[Task to complete] For this exercise, copy the records below exactly and exclude every image.

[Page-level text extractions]
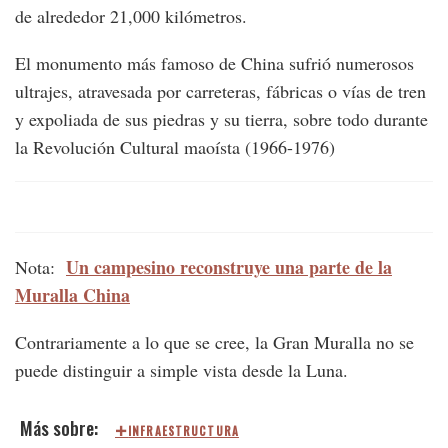
de alrededor 21,000 kilómetros.
El monumento más famoso de China sufrió numerosos
ultrajes, atravesada por carreteras, fábricas o vías de tren
y expoliada de sus piedras y su tierra, sobre todo durante
la Revolución Cultural maoísta (1966-1976)
Un campesino reconstruye una parte de la
Nota:
Muralla China
Contrariamente a lo que se cree, la Gran Muralla no se
puede distinguir a simple vista desde la Luna.
INFRAESTRUCTURA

[Response area]
de alrededor 21,000 kilómetros.
El monumento más famoso de China sufrió numerosos
ultrajes, atravesada por carreteras, fábricas o vías de tren
y expoliada de sus piedras y su tierra, sobre todo durante
la Revolución Cultural maoísta (1966-1976)
Un campesino reconstruye una parte de la
Nota:
Muralla China
Contrariamente a lo que se cree, la Gran Muralla no se
puede distinguir a simple vista desde la Luna.
INFRAESTRUCTURA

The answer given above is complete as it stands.